Activity |
Your answer should hold every line of the records below that contains the string "Оферта".

── Data to process ──

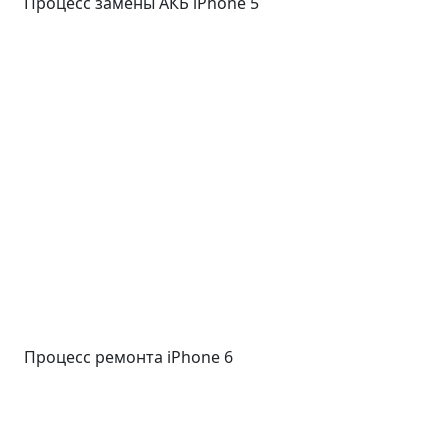
Процесс замены АКБ iPhone 5
Процесс ремонта iPhone 6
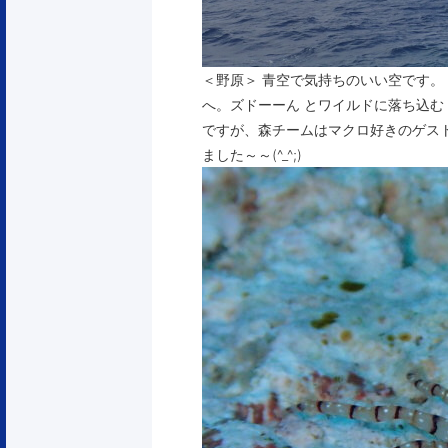
＜野原＞ 青空で気持ちのいい空です。
へ。ズドーーん とワイルドに落ち込む
ですが、森チームはマクロ好きのゲス
ました～～(^_^;)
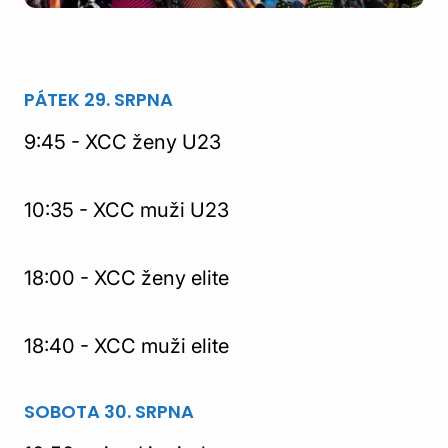
PÁTEK 29. SRPNA
9:45 - XCC ženy U23
10:35 - XCC muži U23
18:00 - XCC ženy elite
18:40 - XCC muži elite
SOBOTA 30. SRPNA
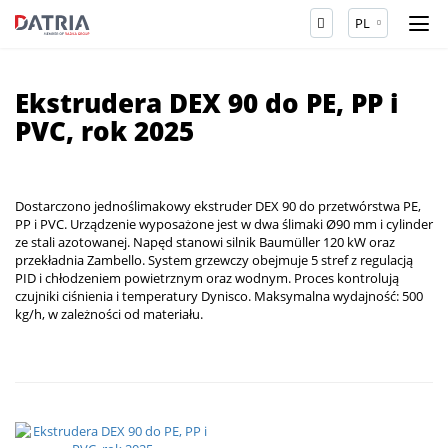
PL
Ekstrudera DEX 90 do PE, PP i
PVC, rok 2025
Dostarczono jednoślimakowy ekstruder DEX 90 do przetwórstwa PE,
PP i PVC. Urządzenie wyposażone jest w dwa ślimaki Ø90 mm i cylinder
ze stali azotowanej. Napęd stanowi silnik Baumüller 120 kW oraz
przekładnia Zambello. System grzewczy obejmuje 5 stref z regulacją
PID i chłodzeniem powietrznym oraz wodnym. Proces kontrolują
czujniki ciśnienia i temperatury Dynisco. Maksymalna wydajność: 500
kg/h, w zależności od materiału.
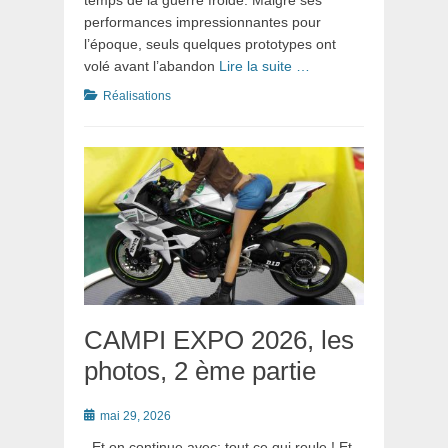
temps de la guerre froide. Malgré ses
performances impressionnantes pour
l’époque, seuls quelques prototypes ont
volé avant l’abandon
Lire la suite …
Catégories
Réalisations
CAMPI EXPO 2026, les
photos, 2 ème partie
Posté
mai 29, 2026
le
Et on continue avec: tout ce qui roule ! Et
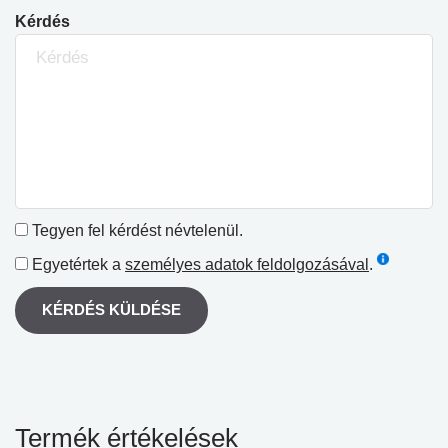
Kérdés
Tegyen fel kérdést névtelenül.
Egyetértek a
személyes adatok feldolgozásával
.
KÉRDÉS KÜLDÉSE
Termék értékelések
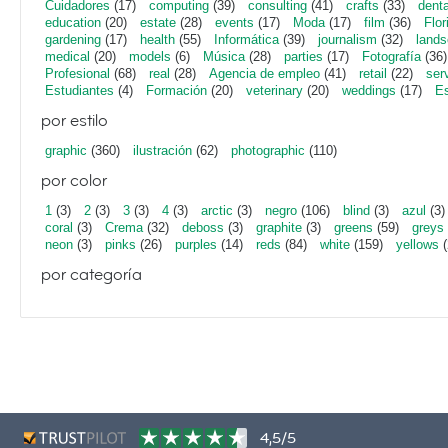
Cuidadores
(17)
computing
(39)
consulting
(41)
crafts
(33)
denta
education
(20)
estate
(28)
events
(17)
Moda
(17)
film
(36)
Flor
gardening
(17)
health
(55)
Informática
(39)
journalism
(32)
lands
medical
(20)
models
(6)
Música
(28)
parties
(17)
Fotografía
(36)
Profesional
(68)
real
(28)
Agencia de empleo
(41)
retail
(22)
ser
Estudiantes
(4)
Formación
(20)
veterinary
(20)
weddings
(17)
Es
por estilo
graphic
(360)
ilustración
(62)
photographic
(110)
por color
1
(3)
2
(3)
3
(3)
4
(3)
arctic
(3)
negro
(106)
blind
(3)
azul
(3)
coral
(3)
Crema
(32)
deboss
(3)
graphite
(3)
greens
(59)
greys
neon
(3)
pinks
(26)
purples
(14)
reds
(84)
white
(159)
yellows
(
por categoría
4,5/5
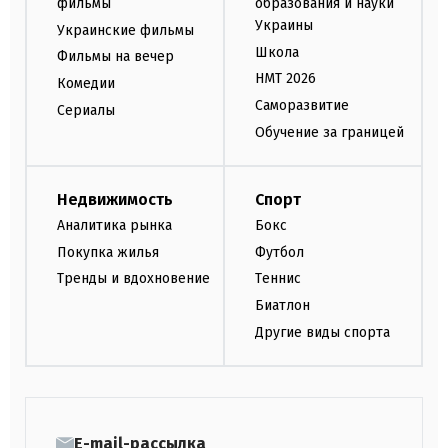
фильмы
образования и науки
Украины
Украинские фильмы
Школа
Фильмы на вечер
НМТ 2026
Комедии
Саморазвитие
Сериалы
Обучение за границей
Недвижимость
Спорт
Аналитика рынка
Бокс
Покупка жилья
Футбол
Тренды и вдохновение
Теннис
Биатлон
Другие виды спорта
E-mail-рассылка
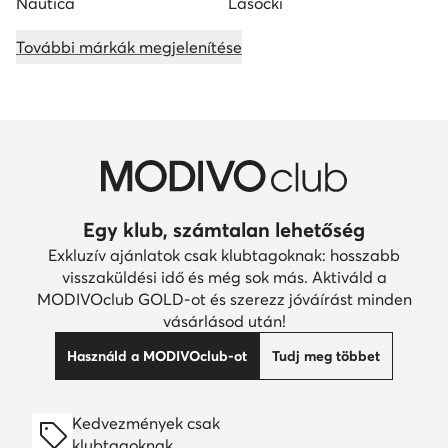
Nautica
Lasocki
További márkák megjelenítése
Egy klub, számtalan lehetőség
Exkluzív ajánlatok csak klubtagoknak: hosszabb
visszaküldési idő és még sok más. Aktiváld a
MODIVOclub GOLD-ot és szerezz jóváírást minden
vásárlásod után!
Használd a MODIVOclub-ot
Tudj meg többet
Kedvezmények csak
klubtagoknak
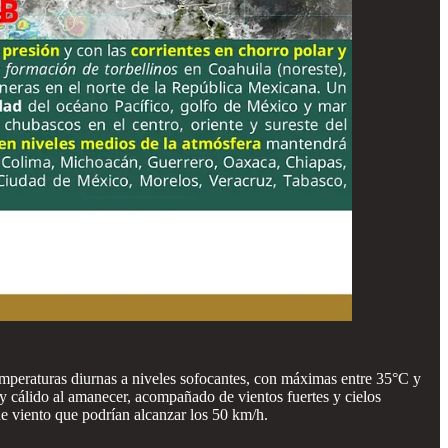
temperaturas diurnas a niveles sofocantes, con máximas entre 35°C y
y cálido al amanecer, acompañado de vientos fuertes y cielos
e viento que podrían alcanzar los 50 km/h.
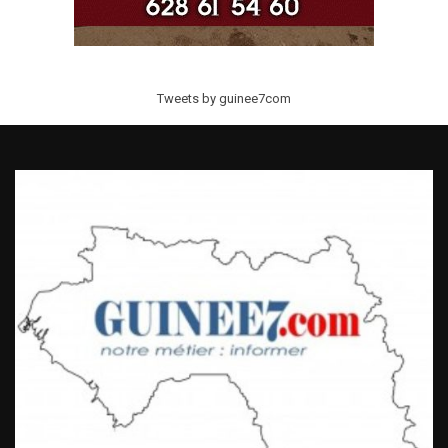
Tweets by guinee7com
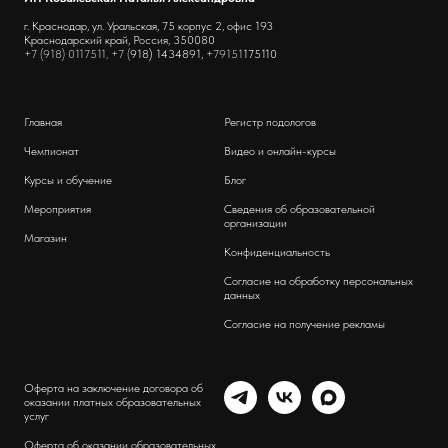
г. Краснодар, ул. Уральская, 75 корпус 2, офис 193
Краснодарский край, Россия, 350080
+7 (918) 0117511, +7 (
918) 1434891,
+79151
175110
Главная
Регистр подологов
Чемпионат
Видео и онлайн-курсы
Курсы и обучение
Блог
Мероприятия
Сведения об образовательной
организации
Магазин
Конфиденциальность
Согласие на обработку персональных
данных
Согласие на получение рекламы
Оферта на заключение договора об
оказании платных образовательных
услуг
Оферта об оказании образовательных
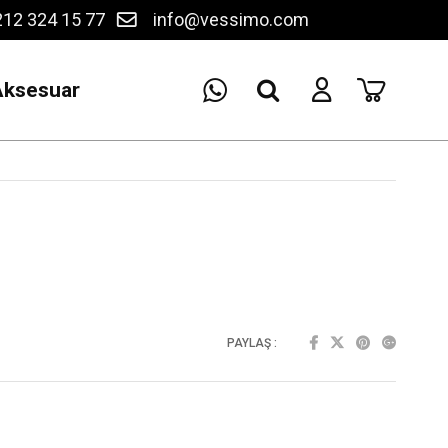
12 324 15 77
info@vessimo.com
Aksesuar
PAYLAŞ :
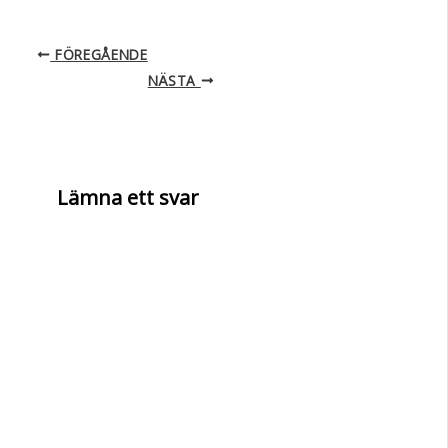
FÖREGÅENDE
NÄSTA
Lämna ett svar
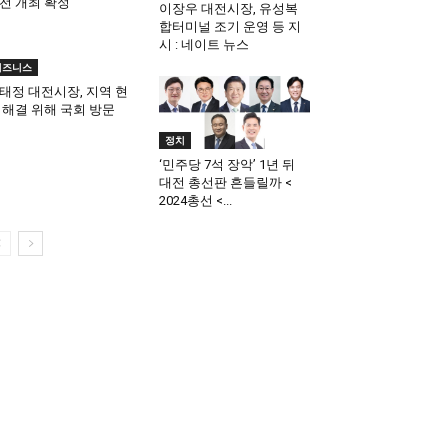
전 개최 확정
이장우 대전시장, 유성복
합터미널 조기 운영 등 지
시 : 네이트 뉴스
비즈니스
태정 대전시장, 지역 현
 해결 위해 국회 방문
정치
‘민주당 7석 장악’ 1년 뒤
대전 총선판 흔들릴까 <
2024총선 <...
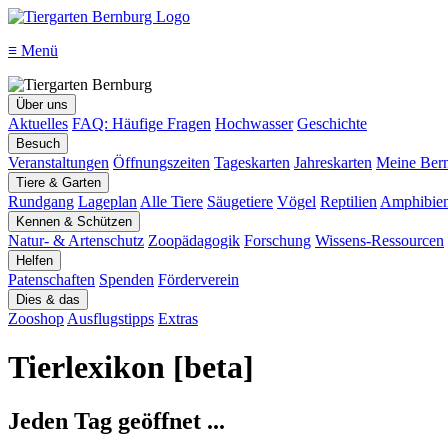
≡
Menü
Über uns
Aktuelles
FAQ: Häufige Fragen
Hochwasser
Geschichte
Besuch
Veranstaltungen
Öffnungszeiten
Tageskarten
Jahreskarten
Meine Bern
Tiere & Garten
Rundgang
Lageplan
Alle Tiere
Säugetiere
Vögel
Reptilien
Amphibie
Kennen & Schützen
Natur- & Artenschutz
Zoopädagogik
Forschung
Wissens-Ressourcen
Helfen
Patenschaften
Spenden
Förderverein
Dies & das
Zooshop
Ausflugstipps
Extras
Tierlexikon [beta]
Jeden Tag geöffnet ...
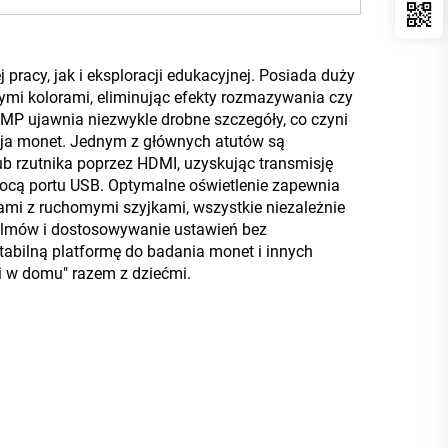
acy, jak i eksploracji edukacyjnej. Posiada duży
nymi kolorami, eliminując efekty rozmazywania czy
MP ujawnia niezwykle drobne szczegóły, co czyni
acja monet. Jednym z głównych atutów są
b rzutnika poprzez HDMI, uzyskując transmisję
cą portu USB. Optymalne oświetlenie zapewnia
i z ruchomymi szyjkami, wszystkie niezależnie
 filmów i dostosowywanie ustawień bez
tabilną platformę do badania monet i innych
ki w domu" razem z dziećmi.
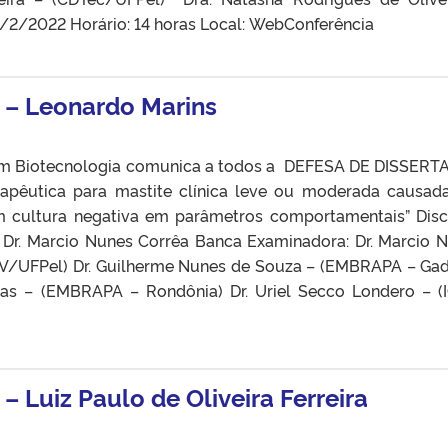
5/2/2022 Horário: 14 horas Local: WebConferência
 – Leonardo Marins
em Biotecnologia comunica a todos a DEFESA DE DISSER
rapêutica para mastite clínica leve ou moderada causad
m cultura negativa em parâmetros comportamentais” Disc
. Dr. Marcio Nunes Corrêa Banca Examinadora: Dr. Marcio 
(FV/UFPel) Dr. Guilherme Nunes de Souza – (EMBRAPA – Ga
Dias – (EMBRAPA – Rondônia) Dr. Uriel Secco Londero – (
– Luiz Paulo de Oliveira Ferreira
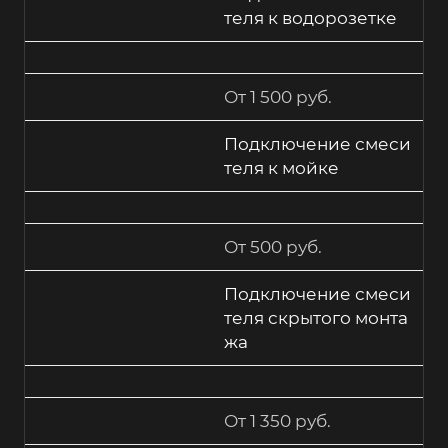
теля к водорозетке
От 1 500 руб.
Подключение смеси
теля к мойке
От 500 руб.
Подключение смеси
теля скрытого монта
жа
От 1 350 руб.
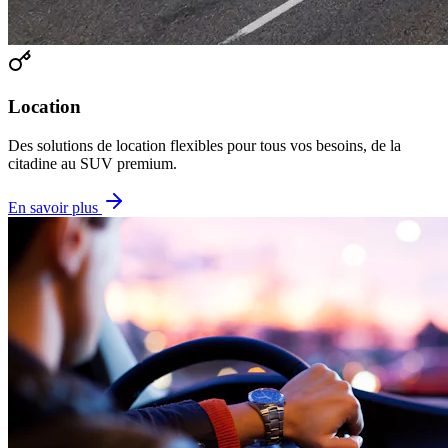
Location
Des solutions de location flexibles pour tous vos besoins, de la
citadine au SUV premium.
En savoir plus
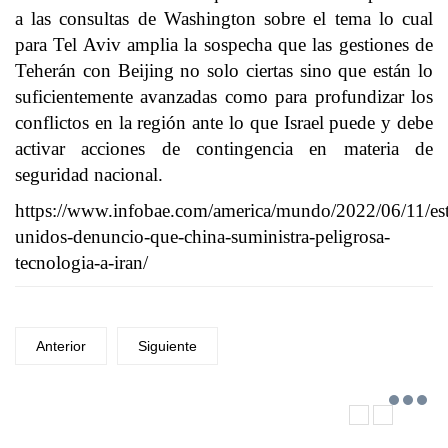
a las consultas de Washington sobre el tema lo cual
para Tel Aviv amplia la sospecha que las gestiones de
Teherán con Beijing no solo ciertas sino que están lo
suficientemente avanzadas como para profundizar los
conflictos en la región ante lo que Israel puede y debe
activar acciones de contingencia en materia de
seguridad nacional.
https://www.infobae.com/america/mundo/2022/06/11/es
unidos-denuncio-que-china-suministra-peligrosa-
tecnologia-a-iran/
Anterior
Siguiente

───

Response to the exercise |
Оферта на заключение договора об
Оферта об оказании образовательных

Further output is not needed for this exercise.